Requirement:
Transcribe these records exactly, dropping every picture.

Data section:

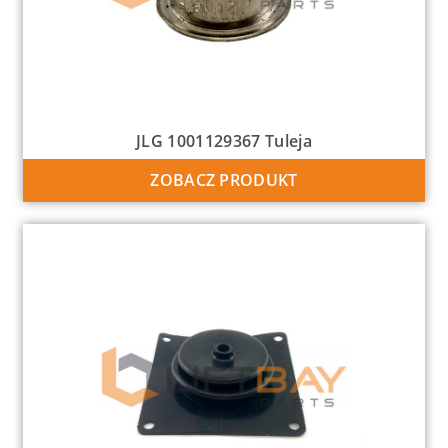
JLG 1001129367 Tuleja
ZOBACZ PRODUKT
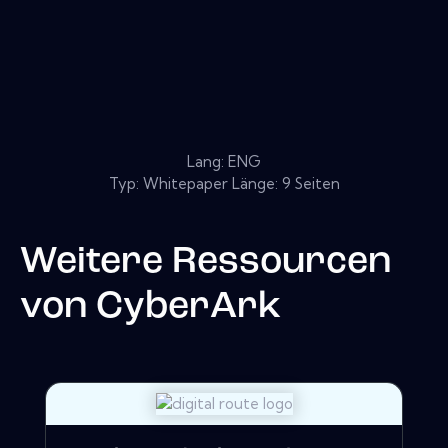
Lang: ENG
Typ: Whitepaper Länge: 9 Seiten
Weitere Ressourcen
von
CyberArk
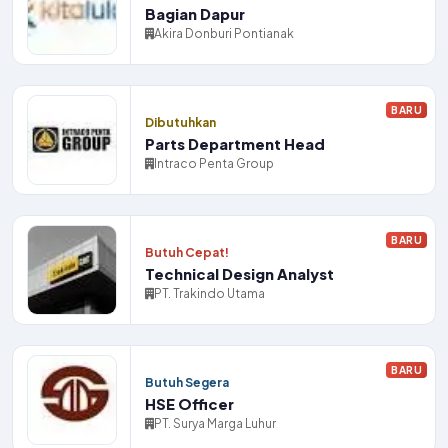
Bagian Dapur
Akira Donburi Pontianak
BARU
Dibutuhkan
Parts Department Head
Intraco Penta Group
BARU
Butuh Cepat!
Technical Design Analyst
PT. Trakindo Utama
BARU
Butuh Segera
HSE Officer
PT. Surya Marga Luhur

Solution to this exercise:
JLG 1001129367 Tuleja
ZOBACZ PRODUKT
Lang: ENG
Typ: Whitepaper Länge: 9 Seiten
Weitere Ressourcen
von
CyberArk
Bagian Dapur
Akira Donburi Pontianak
BARU
Dibutuhkan
Parts Department Head
Intraco Penta Group
BARU
Butuh Cepat!
Technical Design Analyst
PT. Trakindo Utama
BARU
Butuh Segera
HSE Officer
PT. Surya Marga Luhur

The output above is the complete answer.